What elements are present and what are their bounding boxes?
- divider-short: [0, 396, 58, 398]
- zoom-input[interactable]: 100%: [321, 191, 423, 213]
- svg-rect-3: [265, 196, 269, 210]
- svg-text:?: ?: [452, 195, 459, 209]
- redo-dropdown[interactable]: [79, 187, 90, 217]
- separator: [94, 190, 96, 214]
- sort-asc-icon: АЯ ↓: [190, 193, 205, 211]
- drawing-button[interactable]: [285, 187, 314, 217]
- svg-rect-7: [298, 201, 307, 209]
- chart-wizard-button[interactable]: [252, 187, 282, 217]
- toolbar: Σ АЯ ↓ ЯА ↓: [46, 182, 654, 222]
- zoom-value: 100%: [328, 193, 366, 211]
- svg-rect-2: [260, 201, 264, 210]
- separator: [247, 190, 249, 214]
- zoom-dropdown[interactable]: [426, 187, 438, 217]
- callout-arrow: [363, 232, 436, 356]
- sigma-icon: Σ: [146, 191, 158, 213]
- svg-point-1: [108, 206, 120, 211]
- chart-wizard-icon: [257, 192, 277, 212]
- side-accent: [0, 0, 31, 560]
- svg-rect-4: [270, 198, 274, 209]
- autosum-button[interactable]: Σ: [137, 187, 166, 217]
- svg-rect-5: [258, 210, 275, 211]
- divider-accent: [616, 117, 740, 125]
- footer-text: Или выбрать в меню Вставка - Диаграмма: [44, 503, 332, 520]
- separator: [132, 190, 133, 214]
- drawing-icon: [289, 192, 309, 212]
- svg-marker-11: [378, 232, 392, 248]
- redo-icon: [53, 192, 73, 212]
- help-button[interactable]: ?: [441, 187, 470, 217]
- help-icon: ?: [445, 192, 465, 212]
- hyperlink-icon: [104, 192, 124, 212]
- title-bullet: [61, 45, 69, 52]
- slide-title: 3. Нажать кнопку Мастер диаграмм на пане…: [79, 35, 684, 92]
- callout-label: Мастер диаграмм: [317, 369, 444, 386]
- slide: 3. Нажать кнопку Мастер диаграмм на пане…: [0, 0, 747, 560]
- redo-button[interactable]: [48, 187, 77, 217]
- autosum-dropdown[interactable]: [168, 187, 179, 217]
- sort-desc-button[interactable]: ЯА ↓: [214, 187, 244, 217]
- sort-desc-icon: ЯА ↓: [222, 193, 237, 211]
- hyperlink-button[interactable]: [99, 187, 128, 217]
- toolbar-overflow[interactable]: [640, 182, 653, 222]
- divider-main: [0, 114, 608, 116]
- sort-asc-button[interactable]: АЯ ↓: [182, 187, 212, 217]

━━━━━━━━

What is required — Every line of data must be returned unchanged.

The completed task —
What elements are present and what are their bounding boxes?
- divider-short: [0, 396, 58, 398]
- zoom-input[interactable]: 100%: [321, 191, 423, 213]
- svg-rect-3: [265, 196, 269, 210]
- svg-text:?: ?: [452, 195, 459, 209]
- redo-dropdown[interactable]: [79, 187, 90, 217]
- separator: [94, 190, 96, 214]
- sort-asc-icon: АЯ ↓: [190, 193, 205, 211]
- drawing-button[interactable]: [285, 187, 314, 217]
- svg-rect-7: [298, 201, 307, 209]
- chart-wizard-button[interactable]: [252, 187, 282, 217]
- toolbar: Σ АЯ ↓ ЯА ↓: [46, 182, 654, 222]
- zoom-value: 100%: [328, 193, 366, 211]
- svg-rect-2: [260, 201, 264, 210]
- separator: [247, 190, 249, 214]
- zoom-dropdown[interactable]: [426, 187, 438, 217]
- callout-arrow: [363, 232, 436, 356]
- sigma-icon: Σ: [146, 191, 158, 213]
- svg-point-1: [108, 206, 120, 211]
- chart-wizard-icon: [257, 192, 277, 212]
- side-accent: [0, 0, 31, 560]
- svg-rect-4: [270, 198, 274, 209]
- autosum-button[interactable]: Σ: [137, 187, 166, 217]
- svg-rect-5: [258, 210, 275, 211]
- divider-accent: [616, 117, 740, 125]
- footer-text: Или выбрать в меню Вставка - Диаграмма: [44, 503, 332, 520]
- separator: [132, 190, 133, 214]
- drawing-icon: [289, 192, 309, 212]
- svg-marker-11: [378, 232, 392, 248]
- redo-icon: [53, 192, 73, 212]
- help-button[interactable]: ?: [441, 187, 470, 217]
- help-icon: ?: [445, 192, 465, 212]
- hyperlink-icon: [104, 192, 124, 212]
- title-bullet: [61, 45, 69, 52]
- slide-title: 3. Нажать кнопку Мастер диаграмм на пане…: [79, 35, 684, 92]
- callout-label: Мастер диаграмм: [317, 369, 444, 386]
- slide: 3. Нажать кнопку Мастер диаграмм на пане…: [0, 0, 747, 560]
- redo-button[interactable]: [48, 187, 77, 217]
- autosum-dropdown[interactable]: [168, 187, 179, 217]
- sort-desc-button[interactable]: ЯА ↓: [214, 187, 244, 217]
- sort-desc-icon: ЯА ↓: [222, 193, 237, 211]
- hyperlink-button[interactable]: [99, 187, 128, 217]
- toolbar-overflow[interactable]: [640, 182, 653, 222]
- divider-main: [0, 114, 608, 116]
- sort-asc-button[interactable]: АЯ ↓: [182, 187, 212, 217]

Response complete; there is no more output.